‘Can you help me understand the state pension age changes?’
I’m a bit confused about the state pension. I’ve seen some stories saying it is now 65 and three months – does that mean it won’t be increasing to 66?
Tom Selby, AJ Bell senior analyst says:
Unfortunately no, but it’s not surprising the approach the Government has taken to raising the state pension age has caused a little confusion.
The increase to age 66 is being phased in until October 2020, meaning people reaching their 65th birthday before that date will receive their state pension at different ages. The timetable in this article shows you exactly how it works.

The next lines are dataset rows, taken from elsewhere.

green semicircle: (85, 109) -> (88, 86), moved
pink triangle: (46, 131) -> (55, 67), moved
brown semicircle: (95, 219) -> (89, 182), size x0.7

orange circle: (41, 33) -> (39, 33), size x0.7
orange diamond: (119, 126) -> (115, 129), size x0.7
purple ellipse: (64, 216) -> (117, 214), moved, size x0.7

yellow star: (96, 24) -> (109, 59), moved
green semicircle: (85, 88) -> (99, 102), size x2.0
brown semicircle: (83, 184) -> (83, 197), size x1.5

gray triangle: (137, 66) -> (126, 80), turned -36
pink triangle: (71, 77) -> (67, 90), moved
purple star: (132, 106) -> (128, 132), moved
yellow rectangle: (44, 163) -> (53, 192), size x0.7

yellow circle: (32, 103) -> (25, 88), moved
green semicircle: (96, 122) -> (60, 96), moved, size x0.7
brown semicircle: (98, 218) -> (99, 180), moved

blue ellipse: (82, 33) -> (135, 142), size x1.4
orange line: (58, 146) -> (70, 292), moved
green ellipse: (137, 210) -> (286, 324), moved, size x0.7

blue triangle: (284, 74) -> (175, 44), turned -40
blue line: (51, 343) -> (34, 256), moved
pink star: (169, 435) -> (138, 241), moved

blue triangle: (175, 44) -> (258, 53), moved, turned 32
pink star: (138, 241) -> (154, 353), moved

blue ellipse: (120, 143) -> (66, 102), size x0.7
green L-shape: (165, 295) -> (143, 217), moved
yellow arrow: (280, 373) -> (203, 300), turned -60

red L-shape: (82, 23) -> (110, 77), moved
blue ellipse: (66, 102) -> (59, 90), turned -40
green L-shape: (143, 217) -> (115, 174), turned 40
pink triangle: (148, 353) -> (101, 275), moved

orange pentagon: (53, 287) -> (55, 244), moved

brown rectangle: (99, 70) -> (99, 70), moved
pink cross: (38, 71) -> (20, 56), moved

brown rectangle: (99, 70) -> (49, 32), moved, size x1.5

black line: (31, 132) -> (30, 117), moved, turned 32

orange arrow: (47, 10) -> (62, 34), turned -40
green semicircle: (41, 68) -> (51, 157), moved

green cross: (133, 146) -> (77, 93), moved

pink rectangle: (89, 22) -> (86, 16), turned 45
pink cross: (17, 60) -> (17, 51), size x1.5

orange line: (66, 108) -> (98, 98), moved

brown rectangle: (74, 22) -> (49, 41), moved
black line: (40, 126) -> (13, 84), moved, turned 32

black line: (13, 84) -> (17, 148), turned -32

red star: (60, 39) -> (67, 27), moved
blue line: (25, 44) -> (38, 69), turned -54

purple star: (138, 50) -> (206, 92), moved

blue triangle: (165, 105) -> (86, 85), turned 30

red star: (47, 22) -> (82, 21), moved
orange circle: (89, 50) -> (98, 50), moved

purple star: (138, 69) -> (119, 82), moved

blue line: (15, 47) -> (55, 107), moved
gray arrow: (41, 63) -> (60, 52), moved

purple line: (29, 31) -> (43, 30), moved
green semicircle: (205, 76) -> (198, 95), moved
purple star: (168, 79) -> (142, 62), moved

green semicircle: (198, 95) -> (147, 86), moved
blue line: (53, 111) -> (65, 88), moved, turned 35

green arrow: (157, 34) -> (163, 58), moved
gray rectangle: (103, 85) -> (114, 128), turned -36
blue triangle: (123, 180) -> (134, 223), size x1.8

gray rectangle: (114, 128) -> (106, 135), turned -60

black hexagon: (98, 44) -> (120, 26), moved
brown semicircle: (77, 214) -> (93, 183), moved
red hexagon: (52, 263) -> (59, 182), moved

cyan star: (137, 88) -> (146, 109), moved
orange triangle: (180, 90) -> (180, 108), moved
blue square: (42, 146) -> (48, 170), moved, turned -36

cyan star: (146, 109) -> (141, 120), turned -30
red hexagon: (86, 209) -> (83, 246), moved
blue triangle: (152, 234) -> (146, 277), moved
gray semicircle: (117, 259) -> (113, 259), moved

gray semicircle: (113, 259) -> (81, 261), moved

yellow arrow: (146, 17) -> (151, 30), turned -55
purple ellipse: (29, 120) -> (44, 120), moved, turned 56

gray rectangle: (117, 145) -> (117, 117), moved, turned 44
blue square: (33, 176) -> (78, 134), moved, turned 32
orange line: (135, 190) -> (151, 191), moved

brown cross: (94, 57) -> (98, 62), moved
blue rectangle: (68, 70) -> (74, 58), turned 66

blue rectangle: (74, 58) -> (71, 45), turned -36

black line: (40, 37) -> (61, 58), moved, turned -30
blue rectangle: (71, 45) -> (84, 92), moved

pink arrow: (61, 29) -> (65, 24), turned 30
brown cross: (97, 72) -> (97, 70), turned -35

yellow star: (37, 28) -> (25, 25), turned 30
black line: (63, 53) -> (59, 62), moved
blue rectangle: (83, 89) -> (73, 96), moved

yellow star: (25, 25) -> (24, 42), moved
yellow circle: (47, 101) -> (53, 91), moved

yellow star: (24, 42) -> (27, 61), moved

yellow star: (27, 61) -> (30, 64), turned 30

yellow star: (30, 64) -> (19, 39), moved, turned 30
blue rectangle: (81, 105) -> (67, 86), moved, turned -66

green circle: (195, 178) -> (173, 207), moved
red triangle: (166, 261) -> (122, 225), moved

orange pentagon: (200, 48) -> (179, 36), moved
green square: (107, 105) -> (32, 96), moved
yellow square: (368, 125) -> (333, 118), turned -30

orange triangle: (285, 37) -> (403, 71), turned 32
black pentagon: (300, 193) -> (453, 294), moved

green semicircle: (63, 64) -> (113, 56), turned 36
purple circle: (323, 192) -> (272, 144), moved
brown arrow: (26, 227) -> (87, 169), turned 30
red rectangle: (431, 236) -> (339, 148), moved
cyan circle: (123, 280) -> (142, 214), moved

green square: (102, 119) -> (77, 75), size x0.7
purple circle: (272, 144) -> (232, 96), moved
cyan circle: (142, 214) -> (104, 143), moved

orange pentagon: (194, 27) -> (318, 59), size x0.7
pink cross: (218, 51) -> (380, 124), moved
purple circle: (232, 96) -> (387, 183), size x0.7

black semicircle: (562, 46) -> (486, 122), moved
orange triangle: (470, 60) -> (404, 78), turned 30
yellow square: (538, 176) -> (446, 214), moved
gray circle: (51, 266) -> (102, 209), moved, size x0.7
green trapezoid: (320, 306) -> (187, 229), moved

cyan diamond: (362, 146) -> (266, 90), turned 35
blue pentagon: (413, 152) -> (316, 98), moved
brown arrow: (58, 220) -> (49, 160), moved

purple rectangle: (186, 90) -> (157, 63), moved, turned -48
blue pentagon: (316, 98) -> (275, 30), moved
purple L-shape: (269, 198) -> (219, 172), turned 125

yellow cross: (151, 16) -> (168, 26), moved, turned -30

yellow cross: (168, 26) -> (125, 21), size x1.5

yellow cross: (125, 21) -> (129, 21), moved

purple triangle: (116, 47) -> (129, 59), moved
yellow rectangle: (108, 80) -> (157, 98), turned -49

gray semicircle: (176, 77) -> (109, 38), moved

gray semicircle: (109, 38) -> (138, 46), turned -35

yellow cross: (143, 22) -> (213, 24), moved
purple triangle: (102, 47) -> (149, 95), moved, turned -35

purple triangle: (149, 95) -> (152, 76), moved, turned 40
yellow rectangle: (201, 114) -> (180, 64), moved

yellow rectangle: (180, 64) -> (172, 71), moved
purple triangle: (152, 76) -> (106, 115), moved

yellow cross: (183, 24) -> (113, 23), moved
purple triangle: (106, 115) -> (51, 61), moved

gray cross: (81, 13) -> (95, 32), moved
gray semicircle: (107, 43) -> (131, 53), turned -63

Those first affected were born between 6 December 1953 and 5 January 1954. This group of people had to wait up to three months beyond their 65th birthday to receive the state pension on 6 March 2019.
The next cohort with birthdays between 6 January 1954 and 5 February 1954 will then have a state pension age between 65 and three months and 65 and four months. This pattern continues until October 2020, when the shift to a state pension age of 66 for all will be complete.
Beyond this point, there are plans in place to increase the state pension age to 67 by 2028 and 68 by 2039. It is possible this will be reviewed in light of a growing body of evidence suggesting life expectancy improvements have slowed since 2011, although it’s worth remembering these reforms have been a long time coming.
Male life expectancy at birth has risen from 71 in 1980 to 79 today, while male life expectancy at 65 has increased from 13 years in 1980 to 18.5 years today. This shift has pushed up the cost of the state pension to the Exchequer, expected to reach an eye-watering £96bn in 2018/19. You should therefore factor a rising state pension age into your retirement planning.
Increases to the state pension age will have a significant impact on those affected. The amount of state pension to which you are entitled will depend on whether you built up rights under the old system or the new system introduced from April 2016.
If we use the modern flat-rate state pension as an example, those who have to wait an extra three months to receive it will miss out on over £2,000 in income. A full year delay will cost £8,546.20 in today’s prices, while two extra years will leave a hole of £17,000.
If you still want to stop working at 65, you’ll need to either save a bit more in your private pension or spend less in retirement to fill the gap.